Pese a su popularidad y reconocimiento por parte de la profesión, las cosas cambiaron con el cambio de siglo. Los atentados contra las torres gemelas del 11 de septiembre de 2001 la engancharon a Manhatthan, donde residía hacía décadas. Fue entonces, desde una visión de feminista y de antigua partisana contra el totalitarismo cuando escribió el libro ‘La rabbia e l’orgoglio’ (‘La rabia y el orgullo’, de 2001) donde, asumiendo las ideas de Samuel Huntington en torno al choque de civilizaciones, llegó a la conclusión de que el mundo islámico trataba de islamizar a un occidente incapaz de defenderse, que se había vuelto débil, que había renunciado a sus tradiciones, y que había abierto ingenuamente sus fronteras a millones de musulmanes que, llegados a occidente, se radicalizaban en vez de asumir los valores liberales de la sociedad de acogida. También cargaba contra la misoginia del islam, contra la imposición del velo, la destrucción del individuo y su libertad personal, las absurdas imposiciones religiosas y el componente totalitario del islamismo político. Este libro, así como varios reportajes, artículos y entrevistas hizo que la izquierda oficial la condenara al ostracismo intelectual. Ya enferma por un cáncer que se la llevaría cinco años después, fue difamada y silenciada. La realidad es que probablemente había pocas periodistas tan documentadas como ella, que conocía en profundidad el mundo islámico, que había entrevistado a la mayoría de sus dirigentes, y había convivido con muchos de sus ciudadanos y conocía bien la lógica de las sociedades musulmanas. Ella, precisamente que siempre reivindicaba la libertad de las mujeres (y que practicaba sin ningún tipo de complejo ni manías, con una vida personal donde hizo siempre lo que le parecía bien sin tratar de satisfacer a nadie) fue condenada a la marginación, a la invisibilidad, a la crítica implacable desde los púlpitos de la progresía oficial europea y americana. Defender su legado hoy, tiene sus riesgos, en un entorno donde fácilmente se reparten carnets maniqueos de buenos y malos en función de a quién defiendes y a quién criticas.

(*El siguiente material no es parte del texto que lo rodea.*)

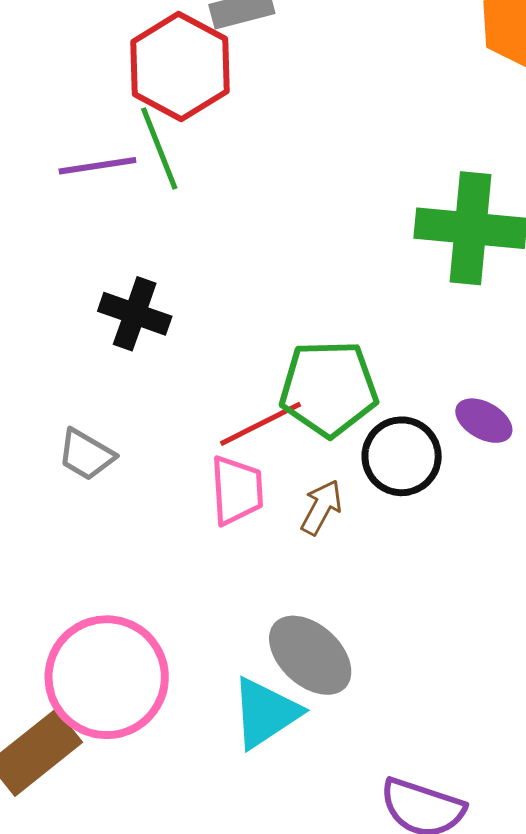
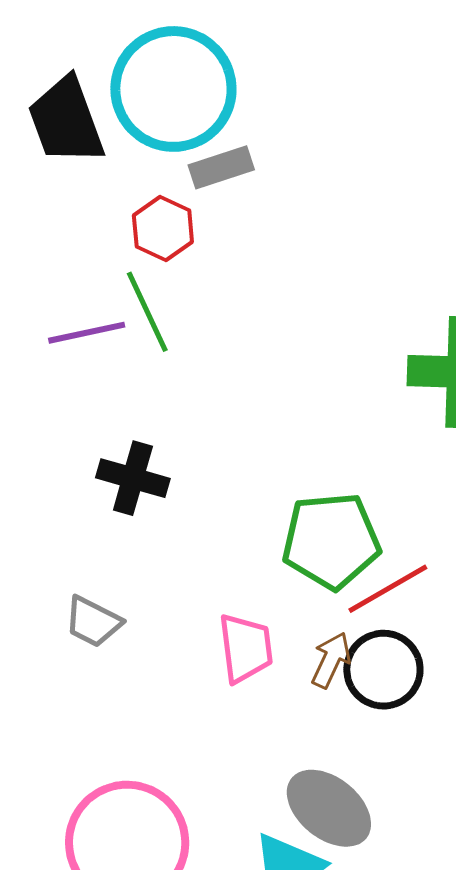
red hexagon: (180, 67) -> (163, 229), size x0.6
red line: (261, 424) -> (388, 589), moved
black circle: (402, 456) -> (383, 670), moved

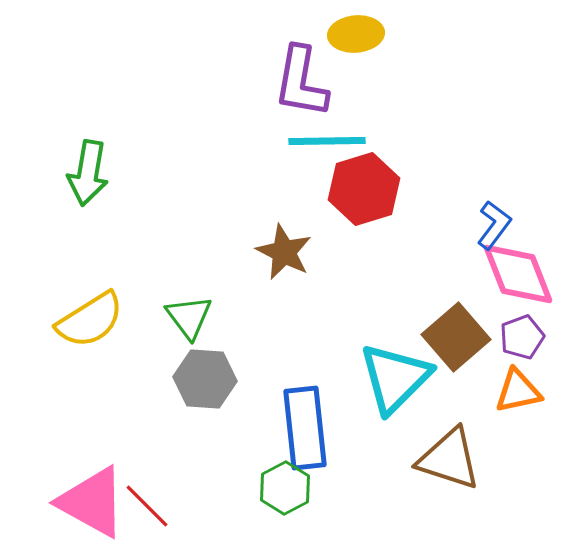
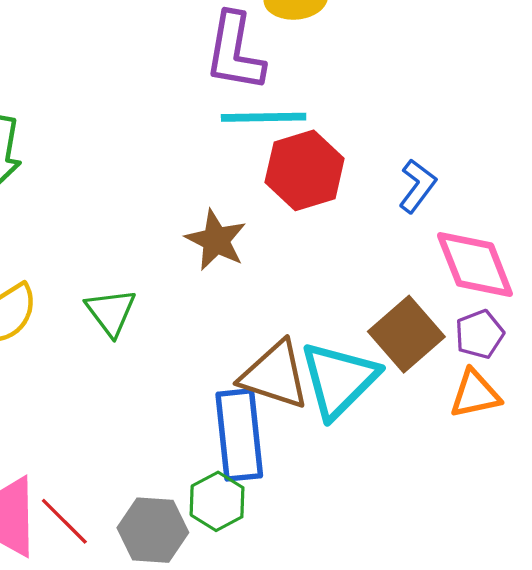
blue L-shape: (494, 225) -> (417, 186), moved
gray hexagon: (205, 379) -> (153, 530), moved
brown triangle: (449, 459) -> (275, 375), moved

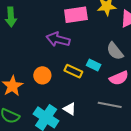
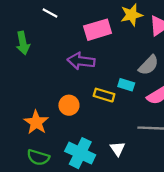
gray semicircle: (115, 51) -> (149, 65), turned -90
white triangle: (70, 109) -> (118, 149), moved, turned 32

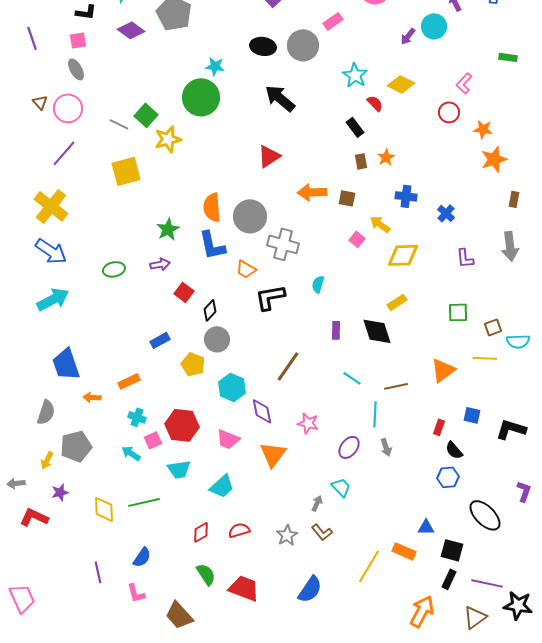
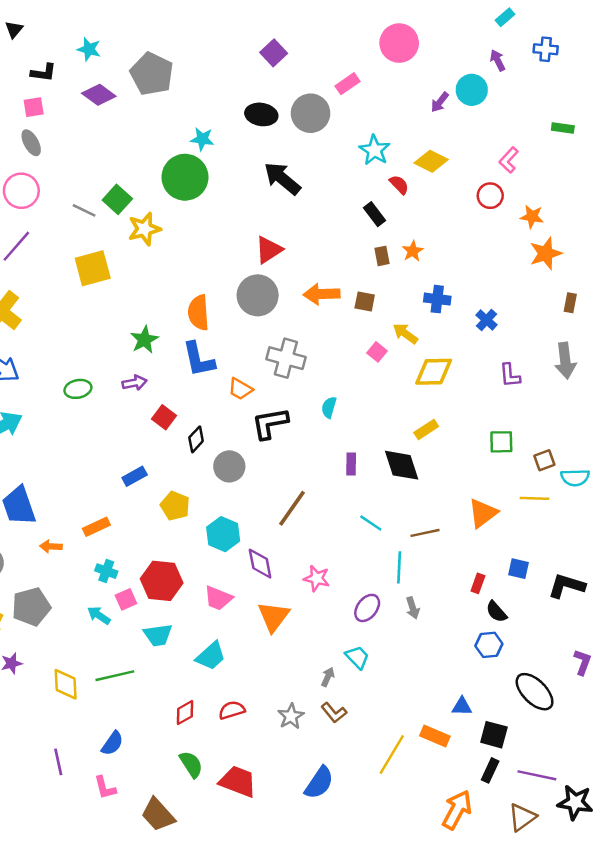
gray circle: (250, 216) -> (258, 295), moved
gray circle: (217, 339) -> (229, 466), moved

Si debemos hacer un resumen sobre el personaje: fue una mujer libre. Una mujer, que lo tuvo difícil, a la que intentaron silenciar y asesinar más de una vez, incómoda. Y sin embargo, a pesar de que la policía mexicana la dejó malherida, o que su vida corrió peligro desde su papel de corresponsal de guerra, nunca se consideró a una víctima, sino a una mujer que, con el periodismo, luchó por una sociedad más justa y libre.
Si estuviera viva, seguro que daría mucha vergüenza a muchas activistas que entienden el feminismo como una reivindicación del victimismo, y que no tienen el coraje ni la determinación que tuvo ella en la vida y en la escritura. Probablemente la tildarían de colonial, islamofobica, heteropatriarcal, tránsfoba o cualquier otro neologismo forzado y estéril. Ahora bien, no conozco muchas de éstas transportando armas para combatir a la Wehrmatch ni mandando a la mierda fanáticos –y peligrosos– ayatolás.
No sé si en las escuelas de periodismo se habla mucho de Oriana. Entre los nuevos feminismos parece desaparecida. Y sin embargo, es un personaje, a reivindicar sin duda.